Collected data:
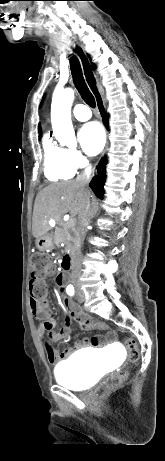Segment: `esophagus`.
<instances>
[{
  "label": "esophagus",
  "instance_id": "34e87169",
  "mask_svg": "<svg viewBox=\"0 0 165 461\" xmlns=\"http://www.w3.org/2000/svg\"><path fill=\"white\" fill-rule=\"evenodd\" d=\"M84 56L80 55V59H81V63H82V67L84 68ZM86 59V58H85ZM97 103V109L98 111L100 112V114L102 116H104V111H103V103L102 101H96ZM108 145L106 146L105 150H104V153L106 152V149H107Z\"/></svg>",
  "mask_w": 165,
  "mask_h": 461
}]
</instances>
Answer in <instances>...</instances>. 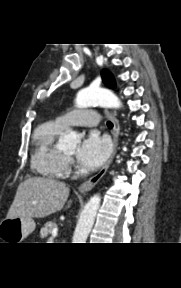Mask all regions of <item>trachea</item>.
I'll return each mask as SVG.
<instances>
[{
	"label": "trachea",
	"mask_w": 181,
	"mask_h": 288,
	"mask_svg": "<svg viewBox=\"0 0 181 288\" xmlns=\"http://www.w3.org/2000/svg\"><path fill=\"white\" fill-rule=\"evenodd\" d=\"M107 126H108L109 128H113V123L110 122V121H108V122H107Z\"/></svg>",
	"instance_id": "trachea-1"
}]
</instances>
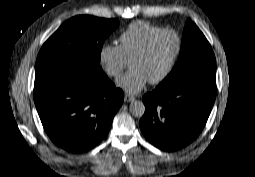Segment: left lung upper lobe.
<instances>
[{"label": "left lung upper lobe", "instance_id": "left-lung-upper-lobe-1", "mask_svg": "<svg viewBox=\"0 0 255 177\" xmlns=\"http://www.w3.org/2000/svg\"><path fill=\"white\" fill-rule=\"evenodd\" d=\"M215 68V56L209 42L199 28L189 20L184 28L179 59L170 74L159 85L172 83L200 70Z\"/></svg>", "mask_w": 255, "mask_h": 177}]
</instances>
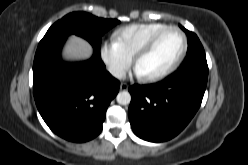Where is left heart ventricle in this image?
<instances>
[{"label": "left heart ventricle", "mask_w": 248, "mask_h": 165, "mask_svg": "<svg viewBox=\"0 0 248 165\" xmlns=\"http://www.w3.org/2000/svg\"><path fill=\"white\" fill-rule=\"evenodd\" d=\"M182 48V37L177 31L162 35L153 48L137 63L145 76L159 73L168 67Z\"/></svg>", "instance_id": "1"}]
</instances>
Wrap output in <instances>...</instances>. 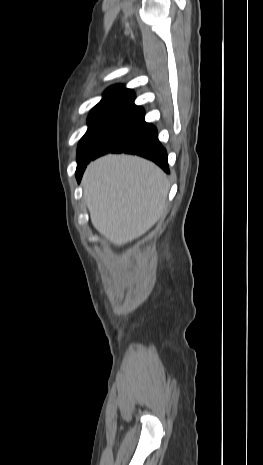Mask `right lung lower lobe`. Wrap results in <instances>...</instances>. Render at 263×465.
I'll list each match as a JSON object with an SVG mask.
<instances>
[{
	"mask_svg": "<svg viewBox=\"0 0 263 465\" xmlns=\"http://www.w3.org/2000/svg\"><path fill=\"white\" fill-rule=\"evenodd\" d=\"M136 154L154 161L169 173L167 153L157 138V129L144 121L143 108L136 106L106 136L94 156L83 166L77 167L76 177L80 182L87 164L107 153Z\"/></svg>",
	"mask_w": 263,
	"mask_h": 465,
	"instance_id": "obj_1",
	"label": "right lung lower lobe"
}]
</instances>
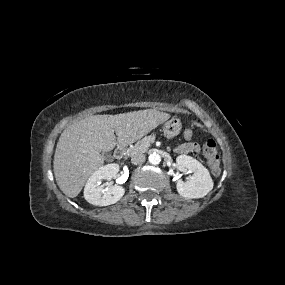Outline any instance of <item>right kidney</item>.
Returning <instances> with one entry per match:
<instances>
[{"label":"right kidney","instance_id":"right-kidney-1","mask_svg":"<svg viewBox=\"0 0 285 285\" xmlns=\"http://www.w3.org/2000/svg\"><path fill=\"white\" fill-rule=\"evenodd\" d=\"M119 171V165L112 163L97 169L87 180L84 198L95 206H107L119 201L125 189L119 185L106 186L102 181H110Z\"/></svg>","mask_w":285,"mask_h":285}]
</instances>
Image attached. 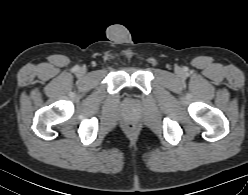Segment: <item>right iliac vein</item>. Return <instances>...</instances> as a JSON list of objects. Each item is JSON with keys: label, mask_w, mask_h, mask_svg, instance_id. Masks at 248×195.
I'll return each mask as SVG.
<instances>
[{"label": "right iliac vein", "mask_w": 248, "mask_h": 195, "mask_svg": "<svg viewBox=\"0 0 248 195\" xmlns=\"http://www.w3.org/2000/svg\"><path fill=\"white\" fill-rule=\"evenodd\" d=\"M80 73L84 74L85 73V70L84 69H81L80 70Z\"/></svg>", "instance_id": "1"}]
</instances>
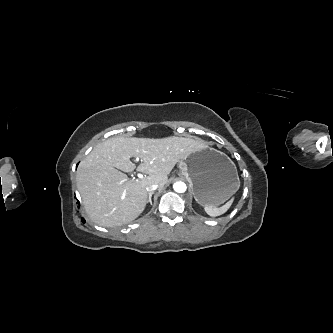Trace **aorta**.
I'll use <instances>...</instances> for the list:
<instances>
[{"mask_svg":"<svg viewBox=\"0 0 333 333\" xmlns=\"http://www.w3.org/2000/svg\"><path fill=\"white\" fill-rule=\"evenodd\" d=\"M173 188L178 193H184L187 189V186L184 182H176L174 183Z\"/></svg>","mask_w":333,"mask_h":333,"instance_id":"obj_1","label":"aorta"}]
</instances>
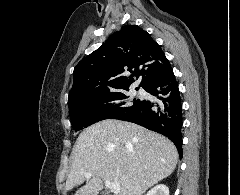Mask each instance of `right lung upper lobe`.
I'll return each instance as SVG.
<instances>
[{"label": "right lung upper lobe", "instance_id": "cb5924a9", "mask_svg": "<svg viewBox=\"0 0 240 195\" xmlns=\"http://www.w3.org/2000/svg\"><path fill=\"white\" fill-rule=\"evenodd\" d=\"M171 70L161 47L149 33L137 25H126L74 68L68 104L128 89L135 81L133 77L141 76L139 86L145 88ZM128 72L132 74L127 76Z\"/></svg>", "mask_w": 240, "mask_h": 195}]
</instances>
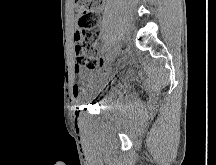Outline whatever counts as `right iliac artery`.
Listing matches in <instances>:
<instances>
[{"label":"right iliac artery","mask_w":216,"mask_h":165,"mask_svg":"<svg viewBox=\"0 0 216 165\" xmlns=\"http://www.w3.org/2000/svg\"><path fill=\"white\" fill-rule=\"evenodd\" d=\"M116 44H117V41L116 40H113L112 42H111V49H110V53L112 54L114 51V49H115V47H116Z\"/></svg>","instance_id":"obj_1"}]
</instances>
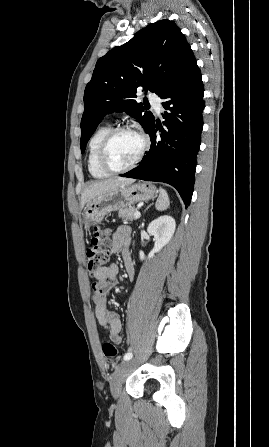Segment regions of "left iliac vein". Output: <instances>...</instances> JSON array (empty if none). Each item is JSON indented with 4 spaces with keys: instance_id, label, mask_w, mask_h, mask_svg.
Listing matches in <instances>:
<instances>
[{
    "instance_id": "obj_1",
    "label": "left iliac vein",
    "mask_w": 269,
    "mask_h": 447,
    "mask_svg": "<svg viewBox=\"0 0 269 447\" xmlns=\"http://www.w3.org/2000/svg\"><path fill=\"white\" fill-rule=\"evenodd\" d=\"M134 363V359H129L121 362L116 371L112 374V378L110 381V390L115 399H117L120 395L122 389V383L129 373V369L132 367Z\"/></svg>"
}]
</instances>
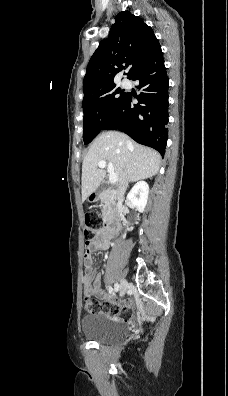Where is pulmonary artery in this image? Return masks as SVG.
I'll return each instance as SVG.
<instances>
[{"mask_svg":"<svg viewBox=\"0 0 228 396\" xmlns=\"http://www.w3.org/2000/svg\"><path fill=\"white\" fill-rule=\"evenodd\" d=\"M123 84H124V85H127V84H128V81H127V80H124V81H123Z\"/></svg>","mask_w":228,"mask_h":396,"instance_id":"1","label":"pulmonary artery"}]
</instances>
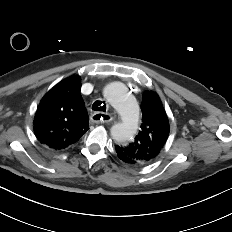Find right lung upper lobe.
Here are the masks:
<instances>
[{"label":"right lung upper lobe","mask_w":232,"mask_h":232,"mask_svg":"<svg viewBox=\"0 0 232 232\" xmlns=\"http://www.w3.org/2000/svg\"><path fill=\"white\" fill-rule=\"evenodd\" d=\"M80 91V77L73 75L44 95L33 121L34 134L40 143L62 150L88 131L89 118Z\"/></svg>","instance_id":"right-lung-upper-lobe-1"}]
</instances>
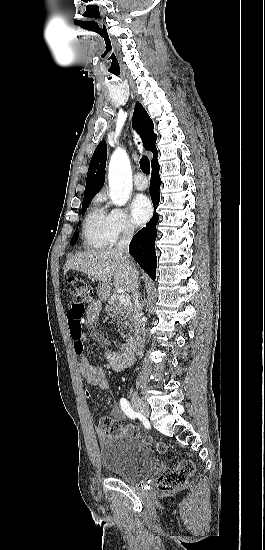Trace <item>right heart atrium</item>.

## DIRECTIONS
Leaving every picture out, return the lines from the one containing "Segment regions of" through the last line of the records exactly.

## COMPLETED TASK
Segment regions of "left iliac vein". Output: <instances>...</instances> JSON array (empty if none). Each item is JSON indented with 4 spaces with keys: instance_id, label, mask_w, mask_h, mask_svg.
Listing matches in <instances>:
<instances>
[{
    "instance_id": "obj_1",
    "label": "left iliac vein",
    "mask_w": 269,
    "mask_h": 447,
    "mask_svg": "<svg viewBox=\"0 0 269 447\" xmlns=\"http://www.w3.org/2000/svg\"><path fill=\"white\" fill-rule=\"evenodd\" d=\"M134 363V359H129L121 362L116 371L112 374V378L110 381V390L115 399H117L120 395L122 389V383L129 373V369L132 367Z\"/></svg>"
}]
</instances>
Where is pulmonary artery in this image? Return masks as SVG.
I'll return each instance as SVG.
<instances>
[{"mask_svg":"<svg viewBox=\"0 0 228 396\" xmlns=\"http://www.w3.org/2000/svg\"><path fill=\"white\" fill-rule=\"evenodd\" d=\"M123 84H124V85H127V84H128V81H127V80H124V81H123Z\"/></svg>","mask_w":228,"mask_h":396,"instance_id":"1","label":"pulmonary artery"}]
</instances>
Find right lung upper lobe.
Here are the masks:
<instances>
[{"label":"right lung upper lobe","mask_w":232,"mask_h":232,"mask_svg":"<svg viewBox=\"0 0 232 232\" xmlns=\"http://www.w3.org/2000/svg\"><path fill=\"white\" fill-rule=\"evenodd\" d=\"M80 91V77L73 75L44 95L33 121L34 134L40 143L62 150L88 131L89 118Z\"/></svg>","instance_id":"right-lung-upper-lobe-1"}]
</instances>
Trace <item>right heart atrium</item>.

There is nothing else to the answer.